Il fatto poi che non vengano presi nemmeno una considerazione i collegi del Senato la dice ancor più lunga sulla totale mancanza di conoscenza della realtà locale da parte di un personaggio che invece, per il mestiere che fa e per la responsabilità che si assume, proprio in periodi come questo, quando sforna le previsioni sull'andamento del voto, dovrebbe avere quantomeno una visione completa ed esatta sino al millesimo delle forze in campo su tutto il territorio nazionale, ivi comprese quelle realtà periferiche ma non meno rilevanti che vanno a comporre il quadro complessivo da cui scaturiranno i risultati elettorali.
L'episodio, che in sé potrebbe apparire marginale, conferma però ancora una volta che la realtà altoatesina risulta ostica da comprendere anche per i professionisti della politica, anche per coloro che, maneggiando numeri e statistiche, dovrebbero avere l'interesse maggiore a farsi un quadro chiaro della situazione, per poterne poi trasmettere ai loro clienti i risultati più attendibili che si possano immaginare.
Da sempre invece la particolare situazione politica altoatesina, a cominciare dalle caratteristiche del tutto peculiari di una Sammelpartei come la SVP, risultano del tutto sconosciute agli analisti ai commentatori politici italiani, i quali, non riuscendo a collocare la rappresentanza politica del mondo sudtirolese nella griglia delle consuetudini politiche nazionali, si limitano spesso ad ignorarla.
Non sono inferiori i problemi che, restando in tema di sondaggi, gli esperti trovano quando devono operare su una realtà del tutto particolare come quella dell'Alto Adige. Ne ho già scritto sulle colonne di Salto, ma val la pena di riprendere l'argomento, se non altro perché questo 2018 è un anno elettorale a tutti gli effetti in provincia di Bolzano e quindi la questione non è di scarso rilievo.

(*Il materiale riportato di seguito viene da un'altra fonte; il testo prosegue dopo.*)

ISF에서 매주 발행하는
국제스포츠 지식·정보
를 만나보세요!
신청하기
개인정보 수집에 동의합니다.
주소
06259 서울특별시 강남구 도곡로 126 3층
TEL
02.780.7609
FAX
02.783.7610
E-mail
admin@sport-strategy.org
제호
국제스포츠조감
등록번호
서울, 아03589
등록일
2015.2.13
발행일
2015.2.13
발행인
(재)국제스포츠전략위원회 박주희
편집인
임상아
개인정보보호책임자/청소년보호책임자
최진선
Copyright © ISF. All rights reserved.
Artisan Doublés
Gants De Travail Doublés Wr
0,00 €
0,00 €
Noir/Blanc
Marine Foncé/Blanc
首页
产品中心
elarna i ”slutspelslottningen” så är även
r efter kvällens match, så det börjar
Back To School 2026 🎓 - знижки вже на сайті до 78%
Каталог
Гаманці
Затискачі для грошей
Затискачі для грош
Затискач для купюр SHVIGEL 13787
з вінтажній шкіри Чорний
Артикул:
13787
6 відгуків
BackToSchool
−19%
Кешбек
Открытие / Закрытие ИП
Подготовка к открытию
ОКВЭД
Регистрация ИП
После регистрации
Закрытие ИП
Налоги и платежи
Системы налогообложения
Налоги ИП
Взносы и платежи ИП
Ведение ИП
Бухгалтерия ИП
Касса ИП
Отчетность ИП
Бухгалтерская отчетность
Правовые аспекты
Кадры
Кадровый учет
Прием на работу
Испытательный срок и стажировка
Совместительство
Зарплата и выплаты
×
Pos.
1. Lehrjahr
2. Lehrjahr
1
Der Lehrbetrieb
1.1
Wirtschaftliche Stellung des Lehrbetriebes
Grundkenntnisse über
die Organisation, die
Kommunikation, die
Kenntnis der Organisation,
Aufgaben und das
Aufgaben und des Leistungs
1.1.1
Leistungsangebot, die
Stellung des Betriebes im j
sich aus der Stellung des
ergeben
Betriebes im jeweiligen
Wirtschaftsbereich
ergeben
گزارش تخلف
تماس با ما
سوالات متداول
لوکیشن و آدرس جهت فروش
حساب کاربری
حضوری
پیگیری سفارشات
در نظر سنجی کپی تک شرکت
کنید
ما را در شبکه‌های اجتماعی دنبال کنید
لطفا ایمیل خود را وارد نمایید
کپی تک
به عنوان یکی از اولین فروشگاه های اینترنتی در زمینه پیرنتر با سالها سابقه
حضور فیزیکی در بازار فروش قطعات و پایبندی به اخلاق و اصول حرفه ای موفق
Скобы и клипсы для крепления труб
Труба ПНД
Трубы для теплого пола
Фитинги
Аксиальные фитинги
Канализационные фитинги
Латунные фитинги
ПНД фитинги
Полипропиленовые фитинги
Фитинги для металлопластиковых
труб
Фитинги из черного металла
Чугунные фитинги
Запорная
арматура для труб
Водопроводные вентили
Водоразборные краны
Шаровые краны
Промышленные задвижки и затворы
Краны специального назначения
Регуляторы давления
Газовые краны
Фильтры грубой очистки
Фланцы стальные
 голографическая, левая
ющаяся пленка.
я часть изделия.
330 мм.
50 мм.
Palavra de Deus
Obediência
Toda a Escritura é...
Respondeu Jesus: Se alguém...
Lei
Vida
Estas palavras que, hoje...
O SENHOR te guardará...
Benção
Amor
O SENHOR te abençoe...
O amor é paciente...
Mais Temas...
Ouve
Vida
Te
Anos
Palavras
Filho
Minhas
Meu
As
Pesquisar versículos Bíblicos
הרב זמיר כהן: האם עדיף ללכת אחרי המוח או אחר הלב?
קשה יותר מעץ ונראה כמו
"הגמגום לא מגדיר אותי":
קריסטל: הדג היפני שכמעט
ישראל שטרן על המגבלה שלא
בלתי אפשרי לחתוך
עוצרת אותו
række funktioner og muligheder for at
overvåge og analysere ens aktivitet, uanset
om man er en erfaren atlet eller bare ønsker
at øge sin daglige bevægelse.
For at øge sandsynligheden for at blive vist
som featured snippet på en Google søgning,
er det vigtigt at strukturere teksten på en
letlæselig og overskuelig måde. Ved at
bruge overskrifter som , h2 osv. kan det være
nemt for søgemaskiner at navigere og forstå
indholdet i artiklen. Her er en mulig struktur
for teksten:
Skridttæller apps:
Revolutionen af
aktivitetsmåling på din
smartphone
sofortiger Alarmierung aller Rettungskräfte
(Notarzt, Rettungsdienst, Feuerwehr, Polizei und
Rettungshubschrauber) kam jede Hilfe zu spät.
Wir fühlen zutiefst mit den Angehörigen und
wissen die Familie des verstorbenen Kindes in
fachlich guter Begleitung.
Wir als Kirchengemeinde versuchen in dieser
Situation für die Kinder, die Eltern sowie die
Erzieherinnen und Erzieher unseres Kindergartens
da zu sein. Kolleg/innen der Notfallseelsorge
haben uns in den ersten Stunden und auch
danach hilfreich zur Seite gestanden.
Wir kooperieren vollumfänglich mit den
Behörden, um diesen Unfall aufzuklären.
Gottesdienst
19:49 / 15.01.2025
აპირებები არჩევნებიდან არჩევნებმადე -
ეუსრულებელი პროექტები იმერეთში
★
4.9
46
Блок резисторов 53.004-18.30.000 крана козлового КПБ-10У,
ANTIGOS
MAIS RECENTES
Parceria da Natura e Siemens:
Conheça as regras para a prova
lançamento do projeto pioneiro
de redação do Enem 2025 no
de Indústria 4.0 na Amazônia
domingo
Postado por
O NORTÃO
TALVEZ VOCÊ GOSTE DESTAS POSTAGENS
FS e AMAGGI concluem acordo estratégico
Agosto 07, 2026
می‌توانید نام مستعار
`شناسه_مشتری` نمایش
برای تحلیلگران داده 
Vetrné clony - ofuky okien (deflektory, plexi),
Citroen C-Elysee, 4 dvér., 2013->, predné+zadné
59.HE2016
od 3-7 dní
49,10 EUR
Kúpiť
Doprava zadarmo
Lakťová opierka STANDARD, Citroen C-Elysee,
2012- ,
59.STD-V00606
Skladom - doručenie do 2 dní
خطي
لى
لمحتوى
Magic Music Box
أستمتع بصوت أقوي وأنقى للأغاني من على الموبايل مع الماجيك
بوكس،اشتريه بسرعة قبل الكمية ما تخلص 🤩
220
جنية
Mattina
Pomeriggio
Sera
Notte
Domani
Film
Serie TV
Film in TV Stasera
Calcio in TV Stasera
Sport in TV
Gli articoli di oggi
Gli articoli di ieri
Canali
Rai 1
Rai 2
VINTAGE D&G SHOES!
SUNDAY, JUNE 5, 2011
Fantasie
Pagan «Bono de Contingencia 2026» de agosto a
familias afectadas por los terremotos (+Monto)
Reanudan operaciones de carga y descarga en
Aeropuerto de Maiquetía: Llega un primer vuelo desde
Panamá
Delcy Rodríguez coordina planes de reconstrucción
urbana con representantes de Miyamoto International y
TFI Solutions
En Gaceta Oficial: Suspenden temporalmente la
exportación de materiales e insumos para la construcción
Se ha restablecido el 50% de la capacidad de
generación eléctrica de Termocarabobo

È impresa ardua, infatti, formare in Alto Adige un campione che sia veramente rappresentativo dell'universo cui esso pretende di fare da preciso riferimento. La totale diversità gli orientamenti, in politica soprattutto, tra le persone di diverso gruppo linguistico è un fenomeno che, con queste dimensioni, non è rilevabile in nessun altro luogo d'Italia. In una provincia diversa ci potranno essere scostamenti in una certa misura tra gli elettori di città e quelli di campagna, tra chi risiede in un quartiere centrale o in una zona periferica, ma si tratta sempre e comunque di percentuali modeste. In Alto Adige gli stacchi sono brutali. Basta quindi sbagliare a centrare il campione statistico di qualche unità per ottenere risultati del tutto diversi da quelli reali. A un pericolo che ovviamente è ancora maggiore nel caso di sondaggi preelettorali eseguiti col sistema delle interviste telefoniche o dei famosi "exit poll", basati sulle interviste eseguite all'uscita dei seggi. La storia passata è piena di errori clamorosi, causati proprio dall'estrema difficoltà di avere un campione sicuro su cui basare le proprie previsioni.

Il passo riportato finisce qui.